Work required:
Every entry below should come back unchanged, except that the pictures are dropped.

Data supplied:
________________________________________
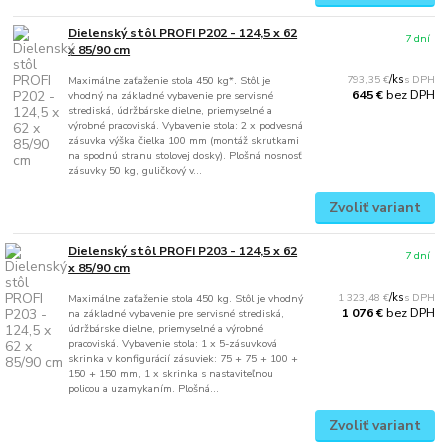
Dielenský stôl PROFI P202 - 124,5 x 62
7 dní
x 85/90 cm
793,35 €
/
ks
Maximálne zaťaženie stola 450 kg*. Stôl je
bez DPH
645 €
vhodný na základné vybavenie pre servisné
strediská, údržbárske dielne, priemyselné a
výrobné pracoviská. Vybavenie stola: 2 x podvesná
zásuvka výška čielka 100 mm (montáž skrutkami
na spodnú stranu stolovej dosky). Plošná nosnosť
zásuvky 50 kg, guličkový v...
Zvoliť variant
Dielenský stôl PROFI P203 - 124,5 x 62
7 dní
x 85/90 cm
1 323,48 €
/
ks
Maximálne zaťaženie stola 450 kg. Stôl je vhodný
bez DPH
1 076 €
na základné vybavenie pre servisné strediská,
údržbárske dielne, priemyselné a výrobné
pracoviská. Vybavenie stola: 1 x 5-zásuvková
skrinka v konfigurácií zásuviek: 75 + 75 + 100 +
150 + 150 mm, 1 x skrinka s nastaviteľnou
policou a uzamykaním. Plošná...
Zvoliť variant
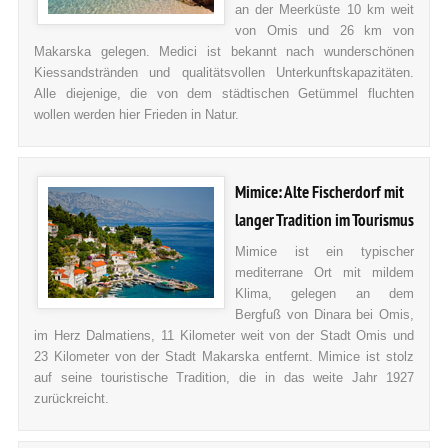
an der Meerküste 10 km weit
von Omis und 26 km von
Makarska gelegen. Medici ist bekannt nach wunderschönen
Kiessandstränden und qualitätsvollen Unterkunftskapazitäten.
Alle diejenige, die von dem städtischen Getümmel fluchten
wollen werden hier Frieden in Natur.
Mimice: Alte Fischerdorf mit
langer Tradition im Tourismus
Mimice ist ein typischer
mediterrane Ort mit mildem
Klima, gelegen an dem
Bergfuß von Dinara bei Omis,
im Herz Dalmatiens, 11 Kilometer weit von der Stadt Omis und
23 Kilometer von der Stadt Makarska entfernt. Mimice ist stolz
auf seine touristische Tradition, die in das weite Jahr 1927
zurückreicht.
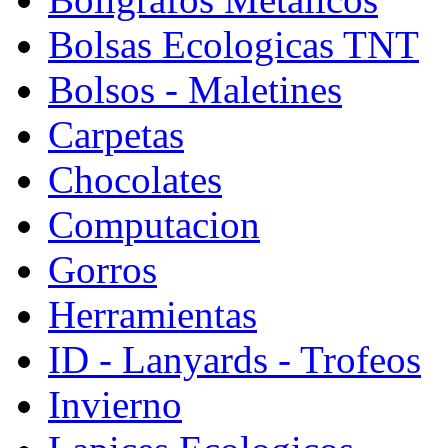
Bolsas Ecologicas TNT
Bolsos - Maletines
Carpetas
Chocolates
Computacion
Gorros
Herramientas
ID - Lanyards - Trofeos
Invierno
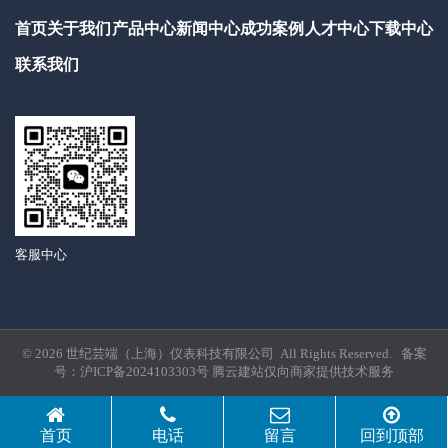
首页
关于我们
产品中心
新闻中心
成功案例
人才中心
下载中心
联系我们
客服中心
© 2026 世纪芸端（上海）仪表科技有限公司 All Rights Reserved. 备案
号：
沪ICP备2024103303号
腾云建站仅向商家提供技术服务
首页
电话
留言
回到顶部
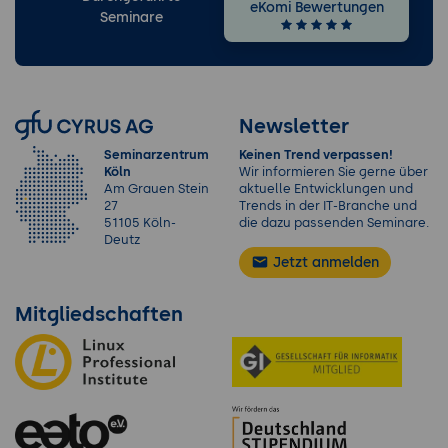
eKomi Bewertungen
Seminare
Newsletter
Seminarzentrum
Keinen Trend verpassen!
Köln
Wir informieren Sie gerne über
Am Grauen Stein
aktuelle Entwicklungen und
27
Trends in der IT-Branche und
51105 Köln-
die dazu passenden Seminare.
Deutz
Jetzt anmelden
Mitgliedschaften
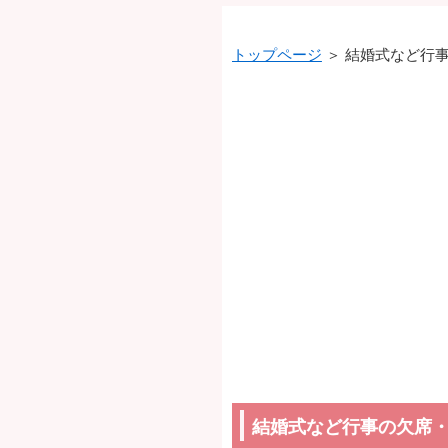
トップページ
＞ 結婚式など行
結婚式など行事の欠席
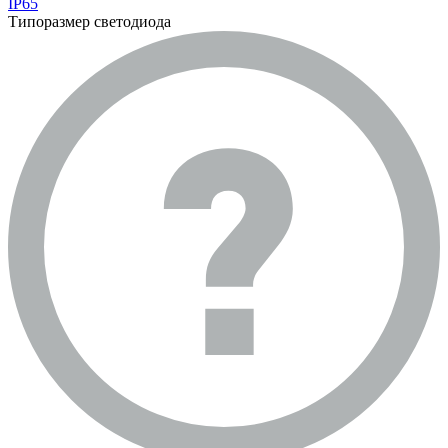
IP65
Типоразмер светодиода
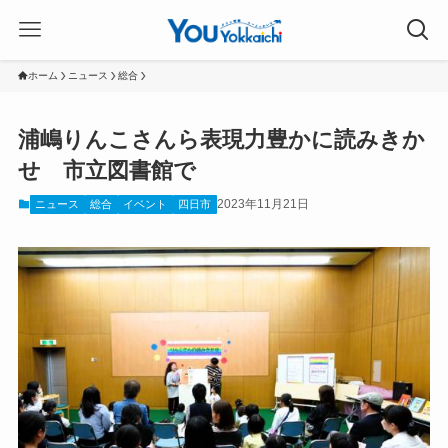
ホーム
ニュース
総合
浦嶋りんこさんら表現力豊かに読みきか
せ 市立図書館で
2023年11月21日
ニュース
総合
イベント
四日市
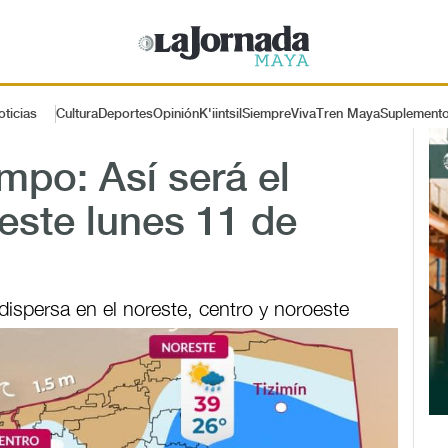
oticias
Cultura
Deportes
Opinión
K'iintsil
SiempreViva
Tren Maya
Suplement
mpo: Así será el
este lunes 11 de
ispersa en el noreste, centro y noroeste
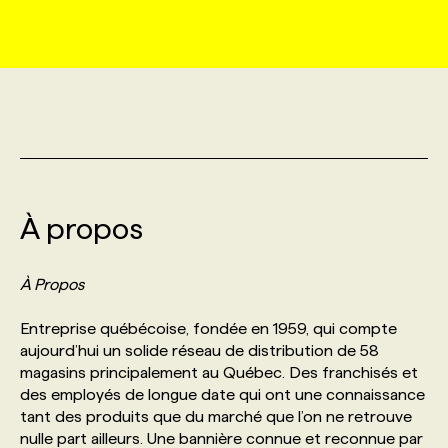
MARKETING ET COMMUNICATION
NOUVEAUX MANDATS
AFFICHEZ UN POSTE / TARIFS
CANDIDAT
BULLETIN RECRUTEMENT
NOS CONFÉRENCES
FORMATIONS
WEB & MÉDIAS SOCIAUX
VOIR LES OFFRES
AFFAIRES DE L'INDUSTRIE
CONSULTER LA CVTHÈQUE
INFOLETTRE PUBLICITÉ
FAQ
NOS FORMATIONS EN LIGNE
CHASSE DE TÊTE
MARKETING DURABLE
PROFIL CANDIDAT
INITIATIVES NUMÉRIQUES
PROFIL ENTREPRISE
ANNONCEZ AVEC NOUS
ANNONCEZ AVEC NOUS
NOS PARCOURS DE FORMATIONS
SERVICE DE CHASSE DE TÊTE
À propos
GEO/SEO
PRIX ET DISTINCTIONS
FAQ
FORMATIONS PERSONNALISÉES
NOS TARIFS
À Propos
ÉVÉNEMENTIEL
TENDANCES
ANNONCEZ AVEC NOUS
NOS FORMATEUR‧RICES
NOS EXPERTISES
Entreprise québécoise, fondée en 1959, qui compte
aujourd’hui un solide réseau de distribution de 58
NOS AUTEUR‧RICES
POURQUOI CHOISIR NOS FORMATIONS
FAQ
magasins principalement au Québec. Des franchisés et
des employés de longue date qui ont une connaissance
tant des produits que du marché que l’on ne retrouve
NOS TARIFS
ANNONCEZ AVEC NOUS
nulle part ailleurs. Une bannière connue et reconnue par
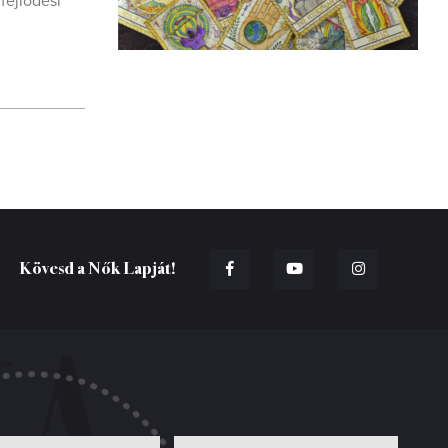
fejlődési
Kövesd a Nők Lapját!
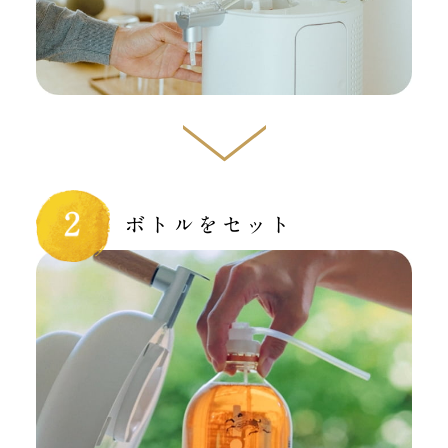
ボトルをセット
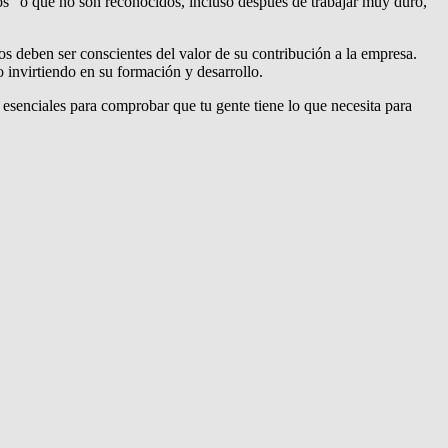
dos” o que no son reconocidos, incluso después de trabajar muy duro,
os deben ser conscientes del valor de su contribución a la empresa.
invirtiendo en su formación y desarrollo.
esenciales para comprobar que tu gente tiene lo que necesita para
________________________________________
Reply to the task:
Dielenský stôl PROFI P202 - 124,5 x 62
7 dní
x 85/90 cm
793,35 €
/
ks
Maximálne zaťaženie stola 450 kg*. Stôl je
bez DPH
645 €
vhodný na základné vybavenie pre servisné
strediská, údržbárske dielne, priemyselné a
výrobné pracoviská. Vybavenie stola: 2 x podvesná
zásuvka výška čielka 100 mm (montáž skrutkami
na spodnú stranu stolovej dosky). Plošná nosnosť
zásuvky 50 kg, guličkový v...
Zvoliť variant
Dielenský stôl PROFI P203 - 124,5 x 62
7 dní
x 85/90 cm
1 323,48 €
/
ks
Maximálne zaťaženie stola 450 kg. Stôl je vhodný
bez DPH
1 076 €
na základné vybavenie pre servisné strediská,
údržbárske dielne, priemyselné a výrobné
pracoviská. Vybavenie stola: 1 x 5-zásuvková
skrinka v konfigurácií zásuviek: 75 + 75 + 100 +
150 + 150 mm, 1 x skrinka s nastaviteľnou
policou a uzamykaním. Plošná...
Zvoliť variant
an der Meerküste 10 km weit
von Omis und 26 km von
Makarska gelegen. Medici ist bekannt nach wunderschönen
Kiessandstränden und qualitätsvollen Unterkunftskapazitäten.
Alle diejenige, die von dem städtischen Getümmel fluchten
wollen werden hier Frieden in Natur.
Mimice: Alte Fischerdorf mit
langer Tradition im Tourismus
Mimice ist ein typischer
mediterrane Ort mit mildem
Klima, gelegen an dem
Bergfuß von Dinara bei Omis,
im Herz Dalmatiens, 11 Kilometer weit von der Stadt Omis und
23 Kilometer von der Stadt Makarska entfernt. Mimice ist stolz
auf seine touristische Tradition, die in das weite Jahr 1927
zurückreicht.
Bolsas Ecologicas TNT
Bolsos - Maletines
Carpetas
Chocolates
Computacion
Gorros
Herramientas
ID - Lanyards - Trofeos
Invierno
首页
关于我们
产品中心
新闻中心
成功案例
人才中心
下载中心
联系我们
客服中心
© 2026 世纪芸端（上海）仪表科技有限公司 All Rights Reserved. 备案
号：
沪ICP备2024103303号
腾云建站仅向商家提供技术服务
首页
电话
留言
回到顶部
eKomi Bewertungen
Seminare
Newsletter
Seminarzentrum
Keinen Trend verpassen!
Köln
Wir informieren Sie gerne über
Am Grauen Stein
aktuelle Entwicklungen und
27
Trends in der IT-Branche und
51105 Köln-
die dazu passenden Seminare.
Deutz
Jetzt anmelden
Mitgliedschaften
トップページ
＞ 結婚式など行
結婚式など行事の欠席
IP65
Типоразмер светодиода
ホーム
ニュース
総合
浦嶋りんこさんら表現力豊かに読みきか
せ 市立図書館で
2023年11月21日
ニュース
総合
イベント
四日市
oticias
Cultura
Deportes
Opinión
K'iintsil
SiempreViva
Tren Maya
Suplement
mpo: Así será el
este lunes 11 de
ispersa en el noreste, centro y noroeste
MARKETING ET COMMUNICATION
NOUVEAUX MANDATS
AFFICHEZ UN POSTE / TARIFS
CANDIDAT
BULLETIN RECRUTEMENT
NOS CONFÉRENCES
FORMATIONS
WEB & MÉDIAS SOCIAUX
VOIR LES OFFRES
AFFAIRES DE L'INDUSTRIE
CONSULTER LA CVTHÈQUE
INFOLETTRE PUBLICITÉ
FAQ
NOS FORMATIONS EN LIGNE
CHASSE DE TÊTE
MARKETING DURABLE
PROFIL CANDIDAT
INITIATIVES NUMÉRIQUES
PROFIL ENTREPRISE
ANNONCEZ AVEC NOUS
ANNONCEZ AVEC NOUS
NOS PARCOURS DE FORMATIONS
SERVICE DE CHASSE DE TÊTE
À propos
GEO/SEO
PRIX ET DISTINCTIONS
FAQ
FORMATIONS PERSONNALISÉES
NOS TARIFS
À Propos
ÉVÉNEMENTIEL
TENDANCES
ANNONCEZ AVEC NOUS
NOS FORMATEUR‧RICES
NOS EXPERTISES
Entreprise québécoise, fondée en 1959, qui compte
aujourd’hui un solide réseau de distribution de 58
NOS AUTEUR‧RICES
POURQUOI CHOISIR NOS FORMATIONS
FAQ
magasins principalement au Québec. Des franchisés et
des employés de longue date qui ont une connaissance
tant des produits que du marché que l’on ne retrouve
NOS TARIFS
ANNONCEZ AVEC NOUS
nulle part ailleurs. Une bannière connue et reconnue par
fejlődési
Kövesd a Nők Lapját!
ボトルをセット
dos” o que no son reconocidos, incluso después de trabajar muy duro,
os deben ser conscientes del valor de su contribución a la empresa.
invirtiendo en su formación y desarrollo.
esenciales para comprobar que tu gente tiene lo que necesita para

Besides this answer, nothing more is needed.